FIELD OF THE INVENTION

The present invention relates to a method for controlling a movable inductor and the device thereof, and more particularly to a method for controlling a movable inductor by using magnetism and the device thereof.

BACKGROUND OF THE INVENTION

The on-chip inductor is an important element in the radio frequency integrated circuit (RFIC). However in the tradition, the parasitic capacitor and loss will arise between inductors which are parallel to the silicon substrate. Besides, when the inductor is powered on, a magnetic field is generated whose direction is perpendicular to the silicon substrate. This reduces the effect of storing energy and causes a low quality factor (Q) as well as a low self-resonant frequency (f_res), which makes the on-chip inductor unfavorable to the industrial application.

The sensitivity of an ideal inductor will not change due to the magnitude of the current passing through the coil. However in practice, the resistor inside the inductor will consume the energy so that the quality thereof is affected. The higher the Q value is, the better the performance of the inductor is. Moreover, f_res represents the upper limit of the operating frequency for an inductor.

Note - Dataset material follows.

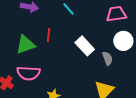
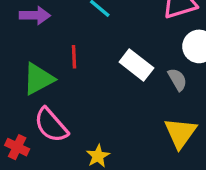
pink semicircle: (29, 73) -> (51, 125), turned 55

The performance of the inductor is normal only when the operating frequency is lower than f_res. The influence of the parasitic capacitor on the inductor will be gradually increased when the operating frequency gradually approaches f_res.

For improving the above-mentioned drawbacks, the inductor is separated from the substrate to enhance the Q value and f_res, which has been achieved in the process of the micro-electro-mechanical system (MEMS). In IEEE MTT-S Digest, Phoenix, May, 2001, pp. 329-332, G W. Dahlmann et al. propose a method of using the surface tension resulting from the welding material which is heated and melted to elevate the structure. The elevated structure can be fixed when the welding material is solidified, thereby achieving the effect of self-assembling. However, such method cannot precisely control the elevating angle, and the Q value of the inductor as well as the corresponding f_res also cannot be adjusted according to actual needs.

In order to overcome the drawbacks in the prior art, a method for controlling the movable inductor by using magnetism and the device thereof are provided. The particular design in the present invention not only solves the problems described above, but also is easy to be implemented. Thus, the present invention has the utility for the industry.

SUMMARY OF THE INVENTION

In accordance with one aspect of the present invention, a movable inductor using magnetism is provided. The movable inductor includes a substrate; a first structure layer disposed on the substrate, and having two protruding portions respectively disposed at two sides thereof; at least two fixing elements disposed on the substrate, and connected with the protruding portions; and a thermal bonding layer at least disposed on the fixing elements.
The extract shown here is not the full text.